Scopo Divino is a business concept that Tim has had in the works for a long time. He has started a few business ventures over the years, but he’s really been on a search to find the right fit, the right thing that matches his personality, passion, and dedication. He grew up around wine, his parents took him wine tasting from the tender age of four, not that he was drinking that much wine at the time of course but being around it, being around the wineries, walking through their caves, feeling the wood, the cool damp halls of gigantic vats, something about that stuck with him. He’ll never forget the two hands it took for his first taste of a Burgundy Grand Cru from a glass easily as big as his young head. He has a personal library of wine now and has found himself to be a patient wine drinker and aficionado, enough so that he is now a level 1 Sommelier, with plans to continue studying. His other big desire is to entertain, having thrown parties and worked in a service position most of his life, it was only a matter of time for these two passions to merge with the want of a good business concept. It’s from this life that Scopo Divino was born. His intent is to bring a better wine bar and lounge to the city he loves.

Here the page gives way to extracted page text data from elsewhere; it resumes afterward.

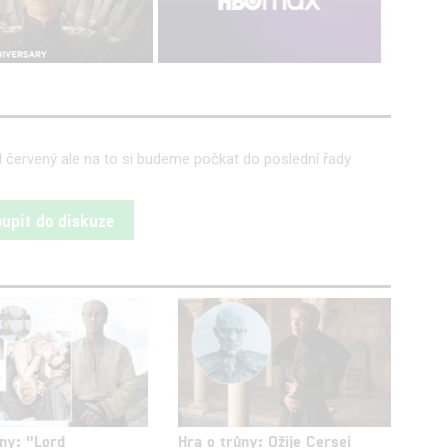
l červený ale na to si budeme počkat do poslední řady
oupit do diskuze
ůny: "Lord
Hra o trůny: Ožije Cersei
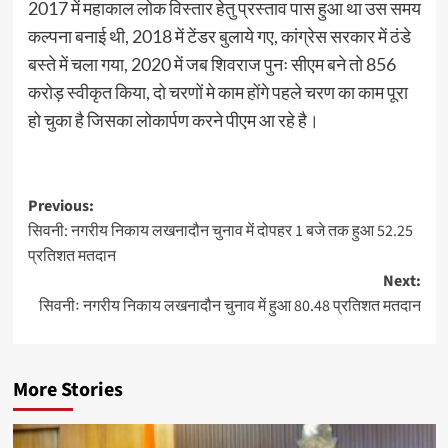
2017 में महाकाल लोक विस्तार हेतु प्रस्ताव पास हुआ था उस समय
कल्पना बनाई थी, 2018 में टेंडर बुलाये गए, कांग्रेस सरकार में ठंडे
बस्ते में चला गया, 2020 में जब शिवराज पुनः सीएम बने तो 856
करोड़ स्वीकृत किया, दो चरणों मे काम होंगे पहले चरण का काम पूरा
हो चुका है जिसका लोकार्पण करने पीएम आ रहे है।
Post
Previous:
सिवनी: नगरीय निकाय लखनादौन चुनाव में दोपहर 1 बजे तक हुआ 52.25
navigation
प्रतिशत मतदान
Next:
सिवनीः नगरीय निकाय लखनादौन चुनाव में हुआ 80.48 प्रतिशत मतदान
More Stories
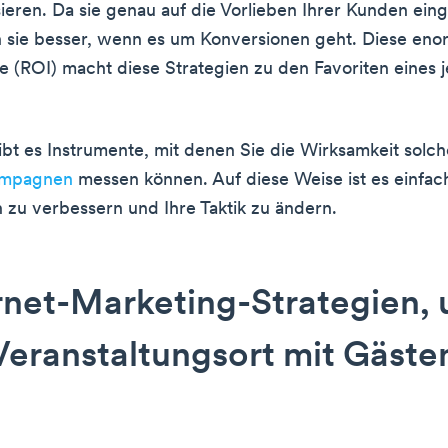
sieren. Da sie genau auf die Vorlieben Ihrer Kunden ein
n sie besser, wenn es um Konversionen geht. Diese en
te (ROI) macht diese Strategien zu den Favoriten eines 
t es Instrumente, mit denen Sie die Wirksamkeit solch
ampagnen
messen können. Auf diese Weise ist es einfach
u verbessern und Ihre Taktik zu ändern.
rnet-Marketing-Strategien,
Veranstaltungsort mit Gäste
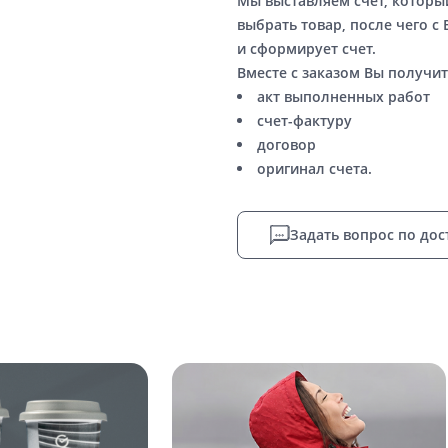
Мы выставляем счет, котор
выбрать товар, после чего с
и сформирует счет.
Вместе с заказом Вы получит
акт выполненных работ
счет-фактуру
договор
оригинал счета.
Задать вопрос по дос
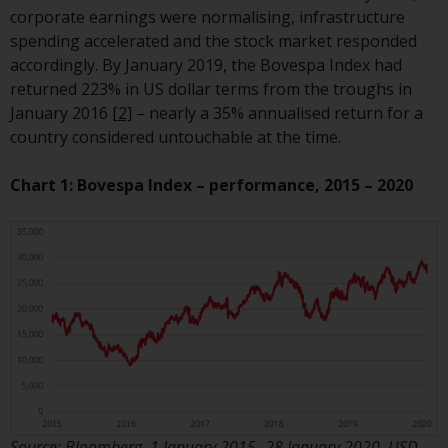
Gesetzen, Vorschriften und
corporate earnings were normalising, infrastructure
Verwaltungsvorschriften in Bezug
spending accelerated and the stock market responded
auf Organismen für gemeinsame
accordingly. By January 2019, the Bovespa Index had
Anlagen in Wertpapieren
returned 223% in US dollar terms from the troughs in
(UCITS/OGAW) (Richtlinie
January 2016
[2]
– nearly a 35% annualised return for a
2009/65/EG ) und die Richtlinie
country considered untouchable at the time.
über die Verwalter alternativer
Investmentfonds (Richtlinie
Chart 1: Bovespa Index – performance, 2015 – 2020
2011/61/EU) sowie die
entsprechenden Regelungen, die
diese Regelungen in britisches
Recht umgesetzt und dann beim
Austritt des Vereinigten
Königreichs aus der Europäischen
Union ersetzt haben; es kann
jedoch zusätzliche Anforderungen
oder Formalitäten geben, die Ihre
Anlage verbieten.
Dementsprechend sind Sie
Source: Bloomberg, 1 January 2015 -28 January 2020. USD.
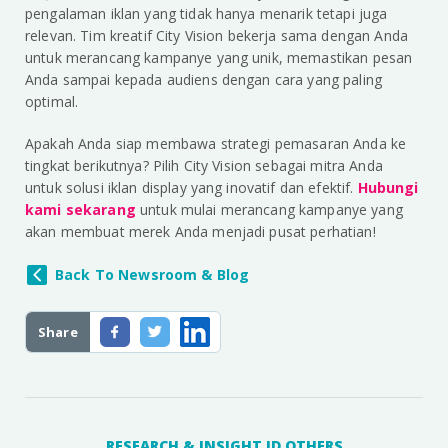
pengalaman iklan yang tidak hanya menarik tetapi juga
relevan. Tim kreatif City Vision bekerja sama dengan Anda
untuk merancang kampanye yang unik, memastikan pesan
Anda sampai kepada audiens dengan cara yang paling
optimal.
Apakah Anda siap membawa strategi pemasaran Anda ke
tingkat berikutnya? Pilih City Vision sebagai mitra Anda
untuk solusi iklan display yang inovatif dan efektif.
Hubungi
kami sekarang
untuk mulai merancang kampanye yang
akan membuat merek Anda menjadi pusat perhatian!
Back To Newsroom & Blog
Share
RESEARCH & INSIGHT ID OTHERS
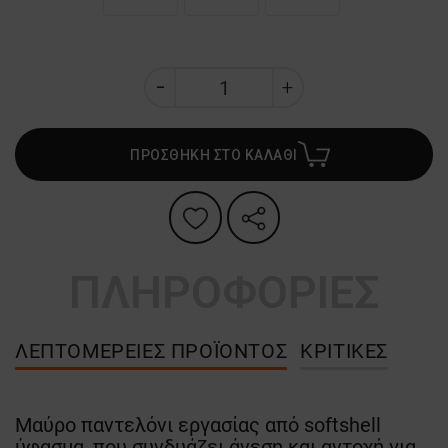
ΠΡΟΣΘΗΚΗ ΣΤΟ ΚΑΛΑΘΙ
ΠΛΗΡΟΦΟΡΙΕΣ
ΛΕΠΤΟΜΈΡΕΙΕΣ ΠΡΟΪΌΝΤΟΣ
ΚΡΙΤΙΚΈΣ
Μαύρο παντελόνι εργασίας από softshell
ύφασμα, που συνδυάζει άνεση και αντοχή για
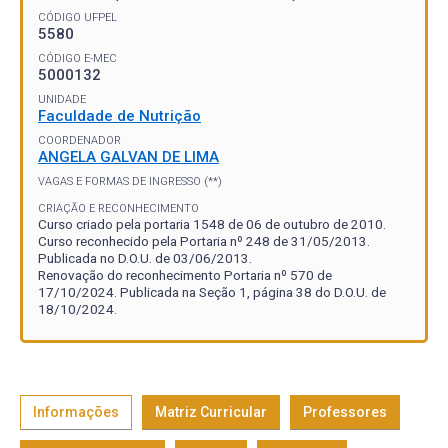
CÓDIGO UFPEL
5580
CÓDIGO E-MEC
5000132
UNIDADE
Faculdade de Nutrição
COORDENADOR
ANGELA GALVAN DE LIMA
VAGAS E FORMAS DE INGRESSO (**)
CRIAÇÃO E RECONHECIMENTO
Curso criado pela portaria 1548 de 06 de outubro de 2010.
Curso reconhecido pela Portaria nº 248 de 31/05/2013.
Publicada no D.O.U. de 03/06/2013.
Renovação do reconhecimento Portaria nº 570 de
17/10/2024. Publicada na Seção 1, página 38 do D.O.U. de
18/10/2024.
Informações
Matriz Curricular
Professores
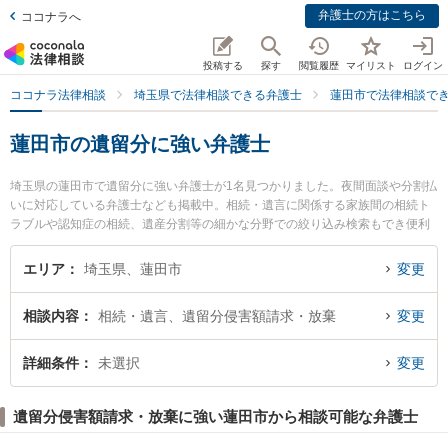
弁護士の方はこちら
ココナラへ
投稿する
探す
閲覧履歴
マイリスト
ログイン
ココナラ法律相談
埼玉県で法律相談できる弁護士
蓮田市で法律相談で
蓮田市の遺留分に強い弁護士
埼玉県の蓮田市で遺留分に強い弁護士が1名見つかりました。夜間面談や分割払
いに対応している弁護士なども掲載中。相続・遺言に関係する家族間の相続ト
ラブルや認知症の相続、遺産分割等の細かな分野での絞り込み検索もでき便利
です。特に蓮田総合法律事務所の那賀島 八起弁護士のプロフィール情報や弁護
士費用、強みなどが注目されています。『蓮田市で土日や夜間に発生した遺留
エリア
埼玉県、蓮田市
変更
分のトラブルを今すぐに弁護士に相談したい』『遺留分のトラブル解決の実績
豊富な近くの弁護士を検索したい』『初回相談無料で遺留分を法律相談できる
相談内容
相続・遺言、遺留分侵害額請求・放棄
変更
蓮田市内の弁護士に相談予約したい』などでお困りの相談者さんにおすすめで
す。
詳細条件
未選択
変更
遺留分侵害額請求・放棄に強い蓮田市から相談可能な弁護士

Tim is a San Francisco native, born in the city and raised in Marin and Sonoma. He graduated from UC Santa Cruz with degrees in Screenwriting and Italian Literature. He spent the last 10+ years in advertising for local businesses in San Francisco. Working with and studying small business, he learned what works and doesn’t work, best practices and approaches to success, and made excellent connections that will serve him along the way.

Matthew “Russell” Woods

Executive Chef, Lead Food Therapist

A Transplant from New Orleans, chef woods has lived in the bay for four years and has been the executive chef of Schmidt’s and chef de cuisine for Alba Rays. Prior to his move to the Bay Area he worked under chef Susan Spicer and was the executive Sous chef of the grill room at the Windsor court as well as Bacchanal Fine Wine and Spirits. Having a background in both pasta making and intricate knowledge of charcuterie and well traveled, expect to see many new items on the menu from around the world.